=== Section Start ===

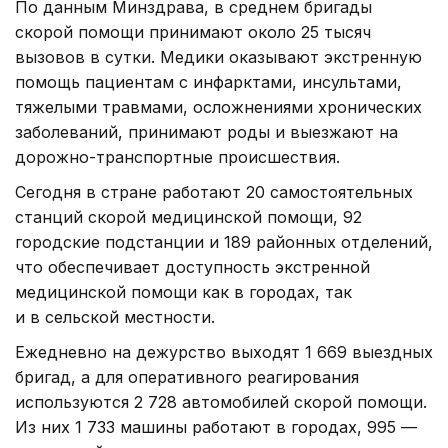
По данным Минздрава, в среднем бригады
скорой помощи принимают около 25 тысяч
вызовов в сутки. Медики оказывают экстренную
помощь пациентам с инфарктами, инсультами,
тяжелыми травмами, осложнениями хронических
заболеваний, принимают роды и выезжают на
дорожно-транспортные происшествия.
Сегодня в стране работают 20 самостоятельных
станций скорой медицинской помощи, 92
городские подстанции и 189 районных отделений,
что обеспечивает доступность экстренной
медицинской помощи как в городах, так
и в сельской местности.
Ежедневно на дежурство выходят 1 669 выездных
бригад, а для оперативного реагирования
используются 2 728 автомобилей скорой помощи.
Из них 1 733 машины работают в городах, 995 —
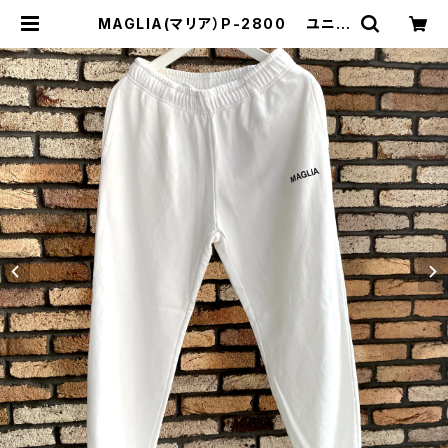
MAGLIA(マリア）P-2800 ユニセ
ックス スプリングスウェットパン
ツ オフホワイト | Comodo Italia
n casual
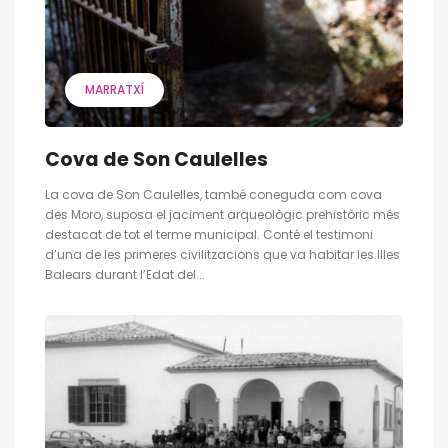
MARRATXÍ
Cova de Son Caulelles
La cova de Son Caulelles, també coneguda com cova
des Moro, suposa el jaciment arqueològic prehistòric més
destacat de tot el terme municipal. Conté el testimoni
d’una de les primeres civilitzacions que va habitar les Illes
Balears durant l’Edat del...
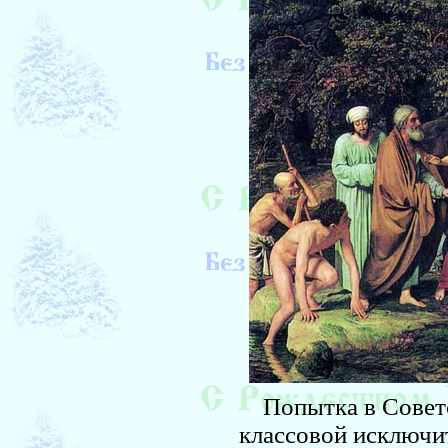
Попытка в Советск
классовой исключит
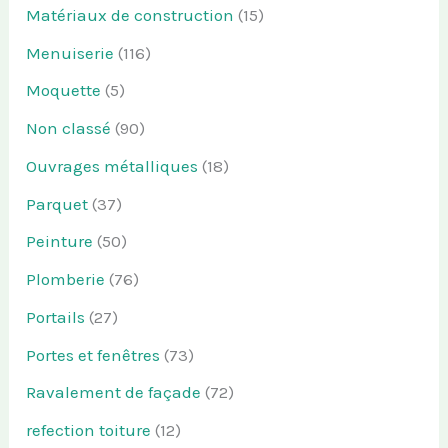
Matériaux de construction
(15)
Menuiserie
(116)
Moquette
(5)
Non classé
(90)
Ouvrages métalliques
(18)
Parquet
(37)
Peinture
(50)
Plomberie
(76)
Portails
(27)
Portes et fenêtres
(73)
Ravalement de façade
(72)
refection toiture
(12)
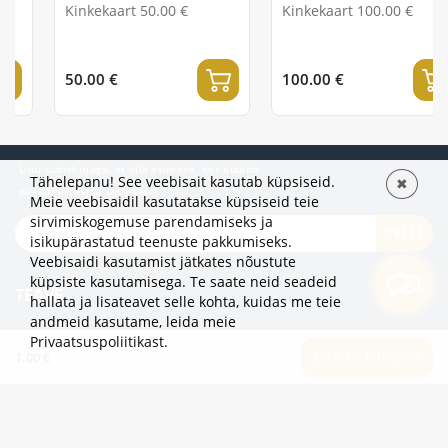
Kinkekaart 50.00 €
Kinkekaart 100.00 €
50.00 €
100.00 €
Liitu uudiskirjaga, et olla esimene, kes kuuleb
Tähelepanu! See veebisait kasutab küpsiseid.
✖
pakkumistest ja uudistest!
Meie veebisaidil kasutatakse küpsiseid teie
sirvimiskogemuse parendamiseks ja
TELLI
isikupärastatud teenuste pakkumiseks.
Veebisaidi kasutamist jätkates nõustute
küpsiste kasutamisega. Te saate neid seadeid
TEAVE
hallata ja lisateavet selle kohta, kuidas me teie
andmeid kasutame,
leida meie
LISAKS
Privaatsuspoliitikast
.
1.00 €
LISA OSTUKORVI
KATEGOORIAD
2eur.eu veebipood on avatud 24/7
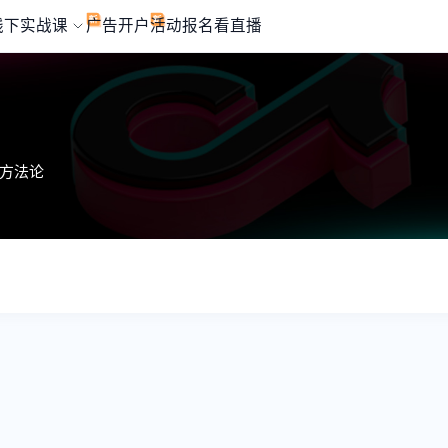
线下实战课
广告开户
活动报名
看直播
战方法论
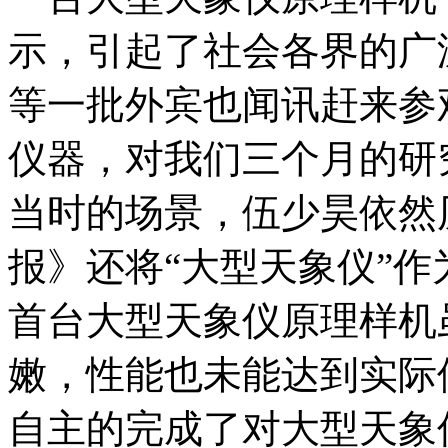
示，引起了社会各界的广
等一批外宾也闻讯赶来参
仪器，对我们三个月的研
当时的场景，伍少昊依然历
报》还将“大型天象仪”作
首台大型天象仪原理样机
嫩，性能也未能达到实际
自主的完成了对大型天象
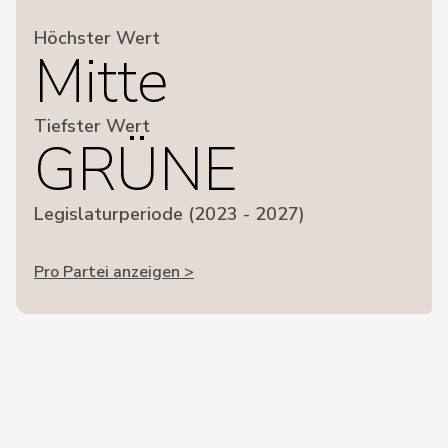
Höchster Wert
Mitte
Tiefster Wert
GRÜNE
Legislaturperiode (2023 - 2027)
Pro Partei anzeigen >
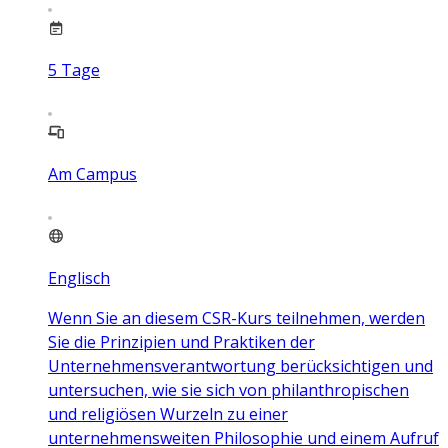
5
Tage
Am Campus
Englisch
Wenn Sie an diesem CSR-Kurs teilnehmen, werden
Sie die Prinzipien und Praktiken der
Unternehmensverantwortung berücksichtigen und
untersuchen, wie sie sich von philanthropischen
und religiösen Wurzeln zu einer
unternehmensweiten Philosophie und einem Aufruf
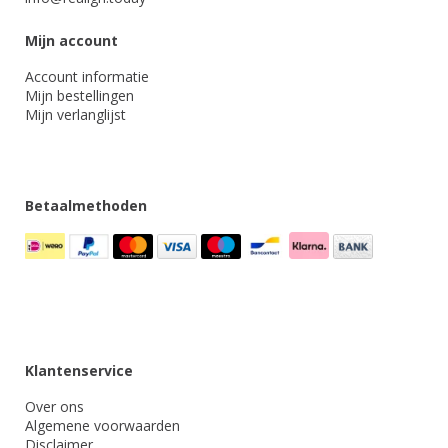
Mijn account
Account informatie
Mijn bestellingen
Mijn verlanglijst
Betaalmethoden
Klantenservice
Over ons
Algemene voorwaarden
Disclaimer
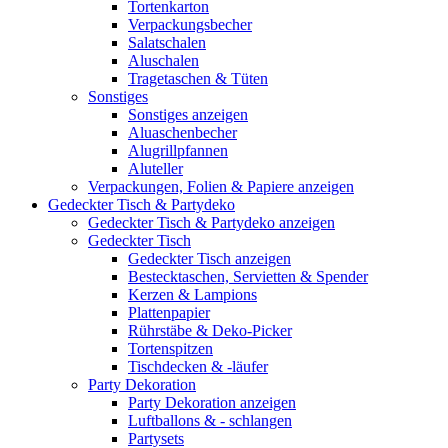
Tortenkarton
Verpackungsbecher
Salatschalen
Aluschalen
Tragetaschen & Tüten
Sonstiges
Sonstiges anzeigen
Aluaschenbecher
Alugrillpfannen
Aluteller
Verpackungen, Folien & Papiere anzeigen
Gedeckter Tisch & Partydeko
Gedeckter Tisch & Partydeko anzeigen
Gedeckter Tisch
Gedeckter Tisch anzeigen
Bestecktaschen, Servietten & Spender
Kerzen & Lampions
Plattenpapier
Rührstäbe & Deko-Picker
Tortenspitzen
Tischdecken & -läufer
Party Dekoration
Party Dekoration anzeigen
Luftballons & - schlangen
Partysets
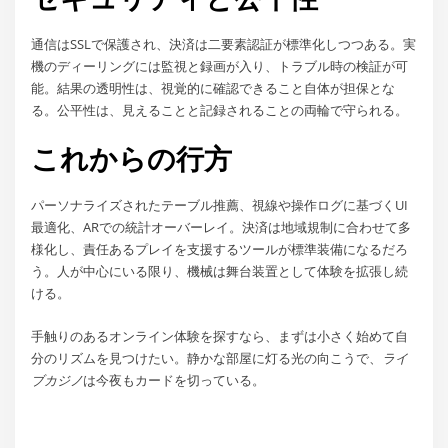
通信はSSLで保護され、決済は二要素認証が標準化しつつある。実
機のディーリングには監視と録画が入り、トラブル時の検証が可
能。結果の透明性は、視覚的に確認できること自体が担保とな
る。公平性は、見えることと記録されることの両輪で守られる。
これからの行方
パーソナライズされたテーブル推薦、視線や操作ログに基づくUI
最適化、ARでの統計オーバーレイ。決済は地域規制に合わせて多
様化し、責任あるプレイを支援するツールが標準装備になるだろ
う。人が中心にいる限り、機械は舞台装置として体験を拡張し続
ける。
手触りのあるオンライン体験を探すなら、まずは小さく始めて自
分のリズムを見つけたい。静かな部屋に灯る光の向こうで、
ライ
ブカジノ
は今夜もカードを切っている。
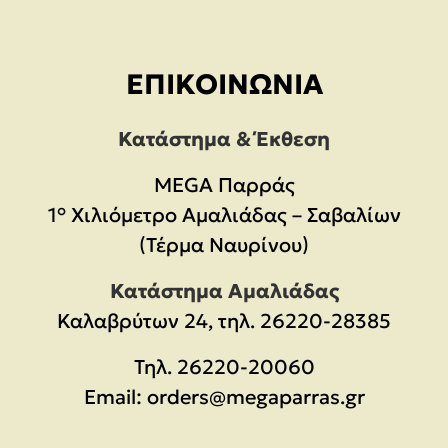
ΕΠΙΚΟΙΝΩΝΊΑ
Κατάστημα & Έκθεση
MEGA Παρράς
1° Χιλιόμετρο Αμαλιάδας – Σαβαλίων
(Τέρμα Ναυρίνου)
Κατάστημα Αμαλιάδας
Καλαβρύτων 24, τηλ. 26220-28385
Τηλ.
26220-20060
Email:
orders@megaparras.gr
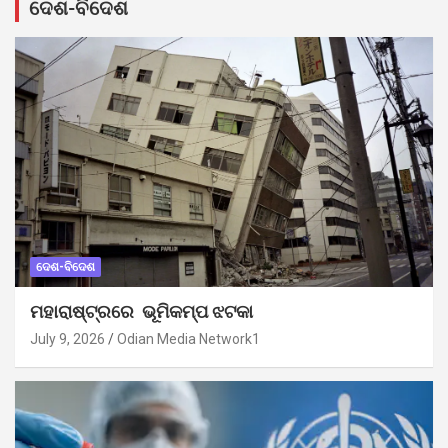
ଦେଶ-ବିଦେଶ
ଦେଶ-ବିଦେଶ
ମହାରାଷ୍ଟ୍ରରେ ଭୂମିକମ୍ପ ଝଟକା
July 9, 2026
Odian Media Network1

=== Section End ===

## [Work instructions]
Reproduce only the lines between the line with "様化し、責任あるプレイを支援するツールが標準装備になるだろ" and the final line of the records, both included, so that the copy matches them exactly and contains no pictures.

## [Answer area]
様化し、責任あるプレイを支援するツールが標準装備になるだろ
う。人が中心にいる限り、機械は舞台装置として体験を拡張し続
ける。
手触りのあるオンライン体験を探すなら、まずは小さく始めて自
分のリズムを見つけたい。静かな部屋に灯る光の向こうで、
ライ
ブカジノ
は今夜もカードを切っている。
ΕΠΙΚΟΙΝΩΝΊΑ
Κατάστημα & Έκθεση
MEGA Παρράς
1° Χιλιόμετρο Αμαλιάδας – Σαβαλίων
(Τέρμα Ναυρίνου)
Κατάστημα Αμαλιάδας
Καλαβρύτων 24, τηλ. 26220-28385
Τηλ.
26220-20060
Email:
orders@megaparras.gr
ଦେଶ-ବିଦେଶ
ଦେଶ-ବିଦେଶ
ମହାରାଷ୍ଟ୍ରରେ ଭୂମିକମ୍ପ ଝଟକା
July 9, 2026
Odian Media Network1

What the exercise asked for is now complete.